== WORK TO BE COMPLETED ==
Reproduce every line of the material below, but drop the pictures.

[[ TASK DATA open ]]

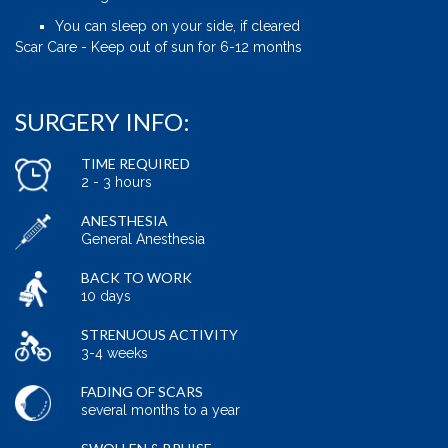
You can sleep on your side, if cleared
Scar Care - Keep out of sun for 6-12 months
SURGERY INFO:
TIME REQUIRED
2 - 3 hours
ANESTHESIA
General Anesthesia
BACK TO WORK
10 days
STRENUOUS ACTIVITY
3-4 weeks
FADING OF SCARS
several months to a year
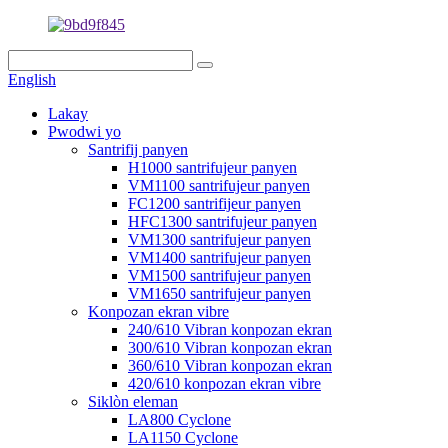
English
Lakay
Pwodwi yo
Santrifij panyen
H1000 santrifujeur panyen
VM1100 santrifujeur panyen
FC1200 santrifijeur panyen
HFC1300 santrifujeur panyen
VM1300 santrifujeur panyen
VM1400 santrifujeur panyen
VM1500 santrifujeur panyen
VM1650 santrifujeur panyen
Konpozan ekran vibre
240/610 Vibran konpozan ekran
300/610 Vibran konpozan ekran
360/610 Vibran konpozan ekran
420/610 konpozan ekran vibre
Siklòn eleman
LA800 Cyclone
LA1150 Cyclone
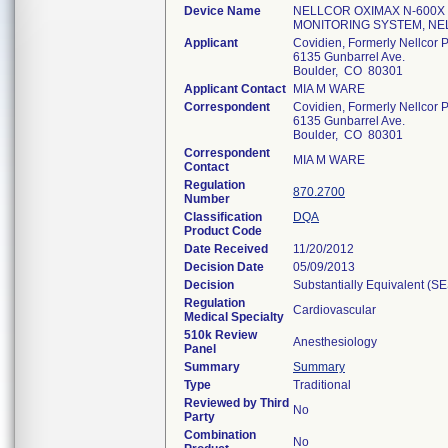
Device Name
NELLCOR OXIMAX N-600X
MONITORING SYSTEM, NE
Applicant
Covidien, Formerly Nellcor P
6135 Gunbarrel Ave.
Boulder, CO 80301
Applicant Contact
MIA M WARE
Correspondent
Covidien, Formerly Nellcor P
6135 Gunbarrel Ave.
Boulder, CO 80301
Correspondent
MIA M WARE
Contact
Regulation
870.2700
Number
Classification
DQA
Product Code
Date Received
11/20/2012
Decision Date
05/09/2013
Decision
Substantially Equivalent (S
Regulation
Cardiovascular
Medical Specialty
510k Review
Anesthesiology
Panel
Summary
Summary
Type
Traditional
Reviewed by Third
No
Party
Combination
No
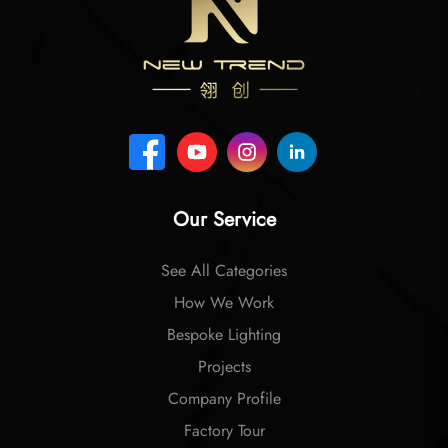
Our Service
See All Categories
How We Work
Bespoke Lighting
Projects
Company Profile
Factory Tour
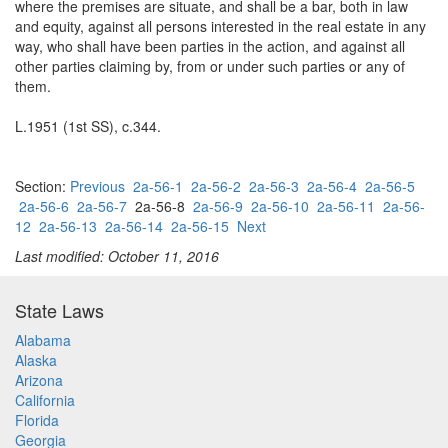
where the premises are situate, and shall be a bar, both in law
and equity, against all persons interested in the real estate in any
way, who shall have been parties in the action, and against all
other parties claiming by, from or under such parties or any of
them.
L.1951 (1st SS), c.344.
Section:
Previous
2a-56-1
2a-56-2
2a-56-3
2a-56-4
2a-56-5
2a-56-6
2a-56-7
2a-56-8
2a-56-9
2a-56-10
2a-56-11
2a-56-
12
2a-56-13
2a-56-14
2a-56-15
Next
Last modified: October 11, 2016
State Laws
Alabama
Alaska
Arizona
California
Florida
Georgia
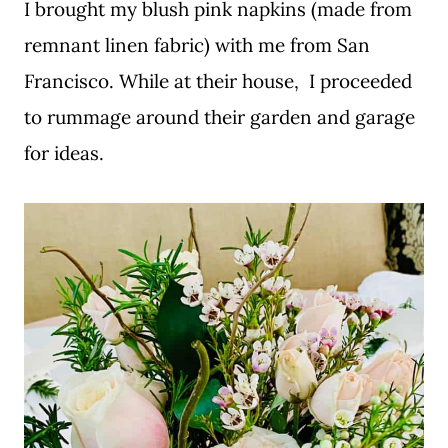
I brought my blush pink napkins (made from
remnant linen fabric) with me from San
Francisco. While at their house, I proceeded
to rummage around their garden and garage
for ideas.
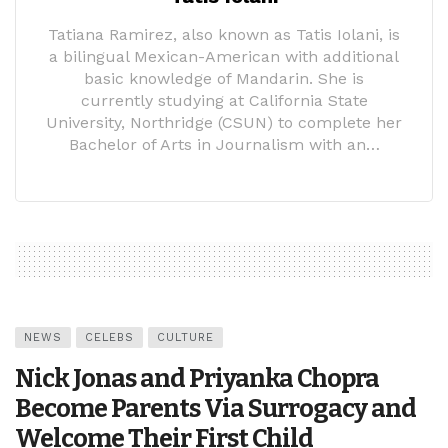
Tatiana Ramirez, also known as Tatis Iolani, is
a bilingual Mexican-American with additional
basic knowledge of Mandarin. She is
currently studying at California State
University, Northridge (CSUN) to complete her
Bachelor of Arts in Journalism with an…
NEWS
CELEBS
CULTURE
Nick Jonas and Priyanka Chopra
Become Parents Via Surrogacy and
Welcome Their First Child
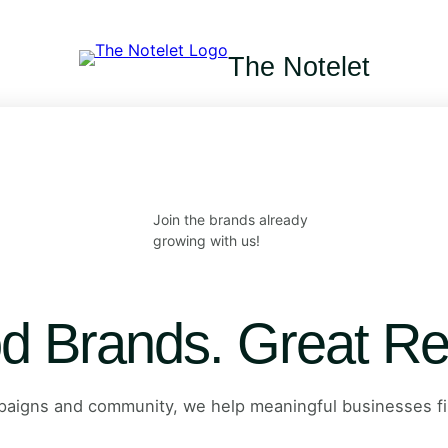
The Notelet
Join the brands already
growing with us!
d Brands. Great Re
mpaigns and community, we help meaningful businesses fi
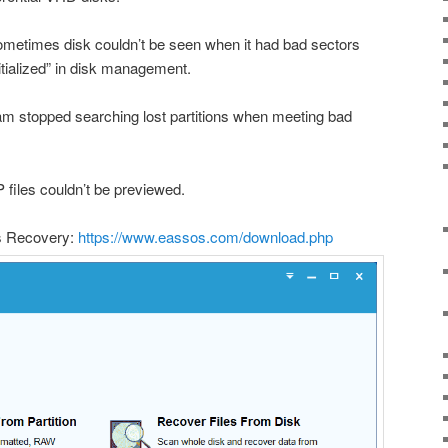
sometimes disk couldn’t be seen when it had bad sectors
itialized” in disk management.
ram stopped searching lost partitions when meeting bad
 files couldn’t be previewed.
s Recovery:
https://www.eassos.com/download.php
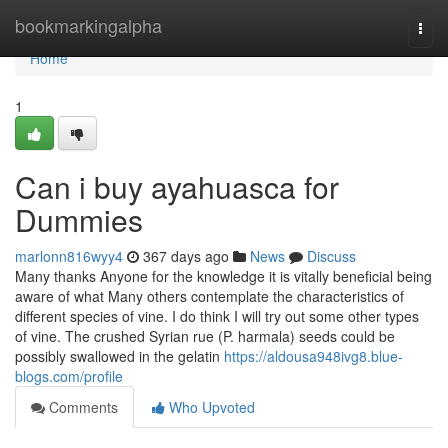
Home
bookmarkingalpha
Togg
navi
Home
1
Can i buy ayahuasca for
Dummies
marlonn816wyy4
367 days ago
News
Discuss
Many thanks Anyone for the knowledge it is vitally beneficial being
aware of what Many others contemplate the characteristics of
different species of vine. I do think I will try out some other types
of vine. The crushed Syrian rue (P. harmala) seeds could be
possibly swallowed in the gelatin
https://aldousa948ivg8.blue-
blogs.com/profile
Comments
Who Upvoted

[[ TASK DATA closed ]]

== FINISHED TASK ==
You can sleep on your side, if cleared
Scar Care - Keep out of sun for 6-12 months
SURGERY INFO:
TIME REQUIRED
2 - 3 hours
ANESTHESIA
General Anesthesia
BACK TO WORK
10 days
STRENUOUS ACTIVITY
3-4 weeks
FADING OF SCARS
several months to a year
English
Lakay
Pwodwi yo
Santrifij panyen
H1000 santrifujeur panyen
VM1100 santrifujeur panyen
FC1200 santrifijeur panyen
HFC1300 santrifujeur panyen
VM1300 santrifujeur panyen
VM1400 santrifujeur panyen
VM1500 santrifujeur panyen
VM1650 santrifujeur panyen
Konpozan ekran vibre
240/610 Vibran konpozan ekran
300/610 Vibran konpozan ekran
360/610 Vibran konpozan ekran
420/610 konpozan ekran vibre
Siklòn eleman
LA800 Cyclone
LA1150 Cyclone
Device Name
NELLCOR OXIMAX N-600X
MONITORING SYSTEM, NE
Applicant
Covidien, Formerly Nellcor P
6135 Gunbarrel Ave.
Boulder, CO 80301
Applicant Contact
MIA M WARE
Correspondent
Covidien, Formerly Nellcor P
6135 Gunbarrel Ave.
Boulder, CO 80301
Correspondent
MIA M WARE
Contact
Regulation
870.2700
Number
Classification
DQA
Product Code
Date Received
11/20/2012
Decision Date
05/09/2013
Decision
Substantially Equivalent (S
Regulation
Cardiovascular
Medical Specialty
510k Review
Anesthesiology
Panel
Summary
Summary
Type
Traditional
Reviewed by Third
No
Party
Combination
No
Our Service
See All Categories
How We Work
Bespoke Lighting
Projects
Company Profile
Factory Tour
where the premises are situate, and shall be a bar, both in law
and equity, against all persons interested in the real estate in any
way, who shall have been parties in the action, and against all
other parties claiming by, from or under such parties or any of
them.
L.1951 (1st SS), c.344.
Section:
Previous
2a-56-1
2a-56-2
2a-56-3
2a-56-4
2a-56-5
2a-56-6
2a-56-7
2a-56-8
2a-56-9
2a-56-10
2a-56-11
2a-56-
12
2a-56-13
2a-56-14
2a-56-15
Next
Last modified: October 11, 2016
State Laws
Alabama
Alaska
Arizona
California
Florida
Georgia
I brought my blush pink napkins (made from
remnant linen fabric) with me from San
Francisco. While at their house, I proceeded
to rummage around their garden and garage
for ideas.
Tatiana Ramirez, also known as Tatis Iolani, is
a bilingual Mexican-American with additional
basic knowledge of Mandarin. She is
currently studying at California State
University, Northridge (CSUN) to complete her
Bachelor of Arts in Journalism with an…
NEWS
CELEBS
CULTURE
Nick Jonas and Priyanka Chopra
Become Parents Via Surrogacy and
Welcome Their First Child
The Notelet
Join the brands already
growing with us!
d Brands. Great Re
mpaigns and community, we help meaningful businesses fi
sometimes disk couldn’t be seen when it had bad sectors
itialized” in disk management.
ram stopped searching lost partitions when meeting bad
 files couldn’t be previewed.
s Recovery:
https://www.eassos.com/download.php
Home
bookmarkingalpha
Togg
navi
Home
1
Can i buy ayahuasca for
Dummies
marlonn816wyy4
367 days ago
News
Discuss
Many thanks Anyone for the knowledge it is vitally beneficial being
aware of what Many others contemplate the characteristics of
different species of vine. I do think I will try out some other types
of vine. The crushed Syrian rue (P. harmala) seeds could be
possibly swallowed in the gelatin
https://aldousa948ivg8.blue-
blogs.com/profile
Comments
Who Upvoted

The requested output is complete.